Saturday, January 16, 2010

In defense of pantheism

A couple weeks ago I went to see Fern Gulley III: Pandora's Cry in 3D IMAX. You can imagine my disappointment when they instead showed James Cameron's Avatar.

Yes, Hollywood loves pantheism, but what some do not understand is that pantheism is a legitimate religious outlook. Ross Douthat's December Op-Ed column in the New York Times used James Cameron's Avatar as a launching point to decry pantheism as a religion. His argument is pretty weak. He would be better off arguing that people should consider pantheism more carefully before dismissing it as a legitimate religion entirely.

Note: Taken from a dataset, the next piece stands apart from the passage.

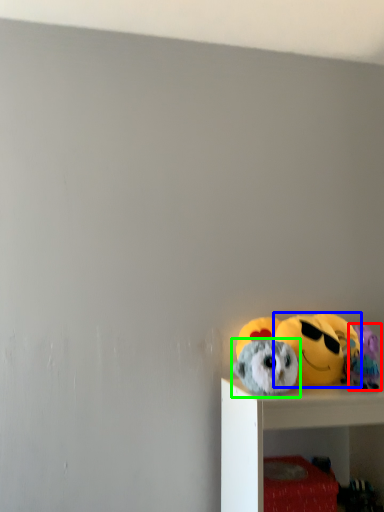 Question: Based on their relative distances, which object is nearer to toy (highlighted by a red box)? Choose from toy (highlighted by a blue box) and toy (highlighted by a green box).

Choices:
 (A) toy
 (B) toy

Answer: (A)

Douthat opens with a definition of pantheism and its relation to Avatar:
“Avatar” is Cameron’s long apologia for pantheism — a faith that equates God with Nature, and calls humanity into religious communion with the natural world.
So far so good. His definition is pretty accurate, if short to fit in print. He then gets into the requirements of a religion:
The threat of global warming, meanwhile, has lent the cult of Nature qualities that every successful religion needs — a crusading spirit, a rigorous set of ‘thou shalt nots,” and a piping-hot apocalypse.
To a degree, I accept this proposal, but I would tone it down to accommodate all religions, not just the Abrahamic ones. Let's replace the violent imagery of a crusading spirit with message. Yes, those are different things, killing with the goal of spreading your religion does not legitimate it. In fact, you don't even need to spread your religion in order to make it legitimate. In fact, the crusading spirit should probably be disregarded outright. But I digress. Let's trade the thou shalt nots for philosophy. Let's exchange eschatology (view of the "end time," whether this is communal or personal) for piping-hot apocalypse.

Let's take a look at pantheism.
  • Message: We are all of this earth.
  • Philosophy: Respect life. Find your balance.
  • Eschatology: You will die and rot. If you have a soul, it will even return to the "all." But don't expect singing angels.
Okay. Now we can all speak together productively about this. But Douthat doubts that pantheism deserves a voice:
The question is whether Nature actually deserves a religious response. Traditional theism has to wrestle with the problem of evil: if God is good, why does he allow suffering and death? But Nature is suffering and death. Its harmonies require violence. Its “circle of life” is really a cycle of mortality. And the human societies that hew closest to the natural order aren’t the shining Edens of James Cameron’s fond imaginings. They’re places where existence tends to be nasty, brutish and short.
The comparison is absurd. The problem of evil that monotheisic religions deal with is very difficult to argue, and imbues the religion with a great deal of mystery. By Douthat's logic, pantheism is not a legitimate religion because the causes of suffering and death are accounted for. Wait, a religion with an empiracally-provable philosophy? Why haven't we all hopped onboard? Douthat is blinded by monotheistic eschatology such that he thinks the only religion worth having is one with a parent-child relationship: if you eat all your food and are a good little boy, you'll get ice cream for dessert. He can't imagine a religion without that happy ending: "Religion exists, in part, precisely because humans aren’t at home amid these cruel rhythms [of death and decay]."

Whereas monotheistic religion promises heaven, Douthat argues, pantheism presents a "downward exit, an abandonment of our tragic self-consciousness, a re-merger with the natural world our ancestors half-escaped millennia ago." Pantheism does not hope for a future of bliss, but it does have an eschatology of individual death, which is really communal death, as everything on earth is subject to death and decay. Further, Douthat perceives a "re-merger with the natural world" to be feeble as compared to today's robust monotheistic religions. Anyone who takes a course in philosophy knows that the "appeal to belief" is fallacious. Any number of people believing X does not make X true.

Douthat concludes, "But except as dust and ashes, Nature cannot take us back." Wait, let me try this from the other side. "But except four our souls, the existence of which has not been proven, the all-benevolent creator whose existence has not been proven cannot take us back." In either case, a person is retuning to something he or she believed in. I believe that's what faith is.